From: "Toke Høiland-Jørgensen" <toke@redhat.com>
To: Daniel Borkmann <daniel@iogearbox.net>,
Alexei Starovoitov <alexei.starovoitov@gmail.com>
Cc: Alexei Starovoitov <ast@fb.com>,
Andrii Nakryiko <andrii.nakryiko@gmail.com>,
Andrii Nakryiko <andriin@fb.com>, bpf <bpf@vger.kernel.org>,
Networking <netdev@vger.kernel.org>,
Kernel Team <kernel-team@fb.com>
Subject: Re: [PATCH bpf-next 0/3] Introduce pinnable bpf_link kernel abstraction
Date: Fri, 06 Mar 2020 09:31:23 +0100 [thread overview]
Message-ID: <878skd3mw4.fsf@toke.dk> (raw)
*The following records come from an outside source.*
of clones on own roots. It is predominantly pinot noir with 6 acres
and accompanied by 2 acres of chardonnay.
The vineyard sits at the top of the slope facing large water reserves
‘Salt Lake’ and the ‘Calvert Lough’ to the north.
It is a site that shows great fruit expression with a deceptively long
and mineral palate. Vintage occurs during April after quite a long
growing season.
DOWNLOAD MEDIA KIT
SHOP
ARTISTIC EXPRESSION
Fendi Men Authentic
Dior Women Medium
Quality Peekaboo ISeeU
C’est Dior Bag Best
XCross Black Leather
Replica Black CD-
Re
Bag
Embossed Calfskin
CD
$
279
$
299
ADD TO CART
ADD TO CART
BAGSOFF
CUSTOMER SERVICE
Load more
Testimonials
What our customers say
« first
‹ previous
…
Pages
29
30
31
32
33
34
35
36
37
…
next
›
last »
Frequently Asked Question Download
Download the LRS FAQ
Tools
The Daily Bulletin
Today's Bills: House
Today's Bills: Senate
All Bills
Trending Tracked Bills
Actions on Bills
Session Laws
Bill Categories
In-Reply-To: <7b674384-1131-59d4-ee2f-5a17824c1eca@iogearbox.net>
Daniel Borkmann <daniel@iogearbox.net> writes:
> On 3/5/20 11:50 PM, Alexei Starovoitov wrote:
>> On Thu, Mar 05, 2020 at 11:34:18PM +0100, Daniel Borkmann wrote:
>>> On 3/5/20 5:34 PM, Alexei Starovoitov wrote:
>>>> On Thu, Mar 05, 2020 at 11:37:11AM +0100, Toke Høiland-Jørgensen wrote:
>>>>> Alexei Starovoitov <alexei.starovoitov@gmail.com> writes:
>>>>>> On Wed, Mar 04, 2020 at 08:47:44AM +0100, Toke Høiland-Jørgensen wrote:
>>> [...]
>>>>> Anyway, what I was trying to express:
>>>>>
>>>>>> Still that doesn't mean that pinned link is 'immutable'.
>>>>>
>>>>> I don't mean 'immutable' in the sense that it cannot be removed ever.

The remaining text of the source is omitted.